RED further introduces a local homogeneity assumption of

\[\nabla_x f(x)x = f(x)\]

The meaning of this is that for a \( c \) satisfying \( |c - 1| < \epsilon \), \( f(cx) \approx cf(x) \). The approximation is proven by Romano et al. to be satisfied for many common types of denoisers. Then, the gradient of the regularizer depends on \( f(x) \) itself instead of \( \nabla f(x) \):

\[\nabla\rho(x) = \lambda[x - f(x)].\]

Then, the denoising step can be again evaluated explicitly:

\[\hat{v} = \operatorname{argmin}_{v} \frac{\lambda}{2}v^T[v - f(v)] + \frac{\beta}{2}\|{x - v + u}\|^2.\]

MACE

Multi-agent consensus equilibrium (MACE) is a meta-algorithm that is on a lower level of abstraction compared to ADMM. The philosophy of MACE is that one can formulate a problem as the combination of \( P \) subproblems, whose unknowns are \( v_1, v_2, \cdots, v_P \), and whose solvers are \( f_1, f_2, \cdots, f_P \). Each subproblem is also assigned a weight, \( \mu_1, \mu_2, \cdots, \mu_P \). By treating MACE as a fixed-point problem, one can find the set of solutions, \( v^* \), such that the weighted average of \( v^*_i \) for all subproblems stabilizes – that is, all subproblems now reach a “consensus equilibrium”. This weighted average is then the global solution of MACE.

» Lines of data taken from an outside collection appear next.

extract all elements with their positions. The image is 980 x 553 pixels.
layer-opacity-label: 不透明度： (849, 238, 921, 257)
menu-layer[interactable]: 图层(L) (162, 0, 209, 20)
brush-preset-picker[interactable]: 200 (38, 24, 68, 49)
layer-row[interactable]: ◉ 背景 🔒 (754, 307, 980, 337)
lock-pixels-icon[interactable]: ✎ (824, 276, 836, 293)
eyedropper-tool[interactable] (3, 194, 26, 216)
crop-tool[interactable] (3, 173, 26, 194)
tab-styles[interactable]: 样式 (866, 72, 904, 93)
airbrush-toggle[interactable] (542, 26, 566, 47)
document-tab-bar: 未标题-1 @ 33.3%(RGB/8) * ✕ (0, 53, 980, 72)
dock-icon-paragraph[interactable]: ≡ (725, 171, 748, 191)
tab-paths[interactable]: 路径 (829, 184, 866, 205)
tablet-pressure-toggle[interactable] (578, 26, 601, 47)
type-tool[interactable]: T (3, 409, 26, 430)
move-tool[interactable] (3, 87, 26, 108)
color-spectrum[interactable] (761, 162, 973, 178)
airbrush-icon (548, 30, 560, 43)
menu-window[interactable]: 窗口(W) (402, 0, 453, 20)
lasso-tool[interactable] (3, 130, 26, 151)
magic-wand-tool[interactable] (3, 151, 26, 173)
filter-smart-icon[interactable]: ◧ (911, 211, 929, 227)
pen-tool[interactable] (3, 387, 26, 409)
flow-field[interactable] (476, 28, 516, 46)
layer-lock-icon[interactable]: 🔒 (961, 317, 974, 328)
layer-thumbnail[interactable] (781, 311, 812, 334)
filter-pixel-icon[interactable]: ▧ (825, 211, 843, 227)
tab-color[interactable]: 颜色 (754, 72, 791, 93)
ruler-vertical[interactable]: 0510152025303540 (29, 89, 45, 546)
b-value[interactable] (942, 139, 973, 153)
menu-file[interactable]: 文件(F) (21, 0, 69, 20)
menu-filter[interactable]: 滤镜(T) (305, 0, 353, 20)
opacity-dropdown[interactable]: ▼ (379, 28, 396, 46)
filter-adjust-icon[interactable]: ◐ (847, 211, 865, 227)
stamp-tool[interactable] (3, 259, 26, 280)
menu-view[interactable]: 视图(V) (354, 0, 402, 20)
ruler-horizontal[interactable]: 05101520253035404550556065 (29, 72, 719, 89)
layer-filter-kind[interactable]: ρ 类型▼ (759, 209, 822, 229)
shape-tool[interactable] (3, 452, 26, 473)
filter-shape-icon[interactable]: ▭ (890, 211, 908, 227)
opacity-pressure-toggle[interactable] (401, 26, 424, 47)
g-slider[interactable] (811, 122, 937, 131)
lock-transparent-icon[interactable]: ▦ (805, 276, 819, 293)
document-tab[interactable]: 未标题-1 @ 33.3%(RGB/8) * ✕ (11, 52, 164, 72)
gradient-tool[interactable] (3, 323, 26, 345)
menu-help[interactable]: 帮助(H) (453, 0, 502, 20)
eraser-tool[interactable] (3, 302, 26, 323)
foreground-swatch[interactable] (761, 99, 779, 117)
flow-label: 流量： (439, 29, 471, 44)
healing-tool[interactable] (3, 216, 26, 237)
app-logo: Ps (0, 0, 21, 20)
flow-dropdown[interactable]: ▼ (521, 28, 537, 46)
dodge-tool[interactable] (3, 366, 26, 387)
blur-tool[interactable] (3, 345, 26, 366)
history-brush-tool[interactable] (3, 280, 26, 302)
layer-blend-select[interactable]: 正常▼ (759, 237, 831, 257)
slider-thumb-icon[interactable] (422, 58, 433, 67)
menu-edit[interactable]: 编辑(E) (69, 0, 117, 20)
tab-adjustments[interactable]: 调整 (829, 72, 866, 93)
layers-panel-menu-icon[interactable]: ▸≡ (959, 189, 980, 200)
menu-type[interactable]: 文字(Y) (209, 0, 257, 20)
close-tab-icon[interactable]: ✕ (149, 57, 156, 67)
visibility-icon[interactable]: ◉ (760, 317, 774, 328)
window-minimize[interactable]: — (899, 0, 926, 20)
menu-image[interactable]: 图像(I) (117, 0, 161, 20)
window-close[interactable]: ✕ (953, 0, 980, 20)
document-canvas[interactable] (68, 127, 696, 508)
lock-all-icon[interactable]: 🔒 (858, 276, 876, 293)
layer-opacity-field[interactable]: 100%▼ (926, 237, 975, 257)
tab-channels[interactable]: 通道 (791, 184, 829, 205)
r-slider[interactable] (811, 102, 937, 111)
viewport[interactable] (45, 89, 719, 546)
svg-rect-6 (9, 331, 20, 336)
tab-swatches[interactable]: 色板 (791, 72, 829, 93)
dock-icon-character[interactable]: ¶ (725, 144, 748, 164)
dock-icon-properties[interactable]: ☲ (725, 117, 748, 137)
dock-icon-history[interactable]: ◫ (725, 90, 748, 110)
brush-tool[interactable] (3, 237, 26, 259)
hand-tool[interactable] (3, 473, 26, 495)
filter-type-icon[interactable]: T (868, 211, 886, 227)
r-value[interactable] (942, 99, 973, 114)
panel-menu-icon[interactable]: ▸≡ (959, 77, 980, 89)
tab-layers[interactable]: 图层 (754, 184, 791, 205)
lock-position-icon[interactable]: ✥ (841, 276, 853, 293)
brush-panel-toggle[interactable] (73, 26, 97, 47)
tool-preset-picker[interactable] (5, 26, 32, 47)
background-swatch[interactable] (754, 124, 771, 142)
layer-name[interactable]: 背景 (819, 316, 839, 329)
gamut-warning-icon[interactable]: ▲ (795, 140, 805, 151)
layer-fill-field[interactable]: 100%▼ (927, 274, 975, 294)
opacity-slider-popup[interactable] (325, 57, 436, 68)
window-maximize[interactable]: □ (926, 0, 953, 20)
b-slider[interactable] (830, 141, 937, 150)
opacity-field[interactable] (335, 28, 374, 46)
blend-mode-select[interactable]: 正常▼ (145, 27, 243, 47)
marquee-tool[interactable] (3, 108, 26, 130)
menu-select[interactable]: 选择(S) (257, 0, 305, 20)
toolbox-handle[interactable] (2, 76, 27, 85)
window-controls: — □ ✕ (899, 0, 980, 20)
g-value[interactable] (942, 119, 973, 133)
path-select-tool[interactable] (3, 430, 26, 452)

The following figure is taken from the presentation of Charles Bouman given in SIAM Imaging Science 2020.

MACE

For more details, please refer to the paper by Buzzard et al.

References

[1] Y. Romano, M. Elad, P. Milanfar, The Little Engine that Could: Regularization by Denoising (RED). Arxiv (2016).

[2] C. A. Bouman, SIAM Imaging Science Keynote: Plug and Play for Model Fusion. https://www.youtube.com/watch?v=GjCmxTqAJDo.

[3] G. T. Buzzard, S. H. Chan, S. Sreehari, C. A. Bouman, Plug-and-Play Unplugged: Optimization Free Reconstruction using Consensus Equilibrium. Arxiv (2017).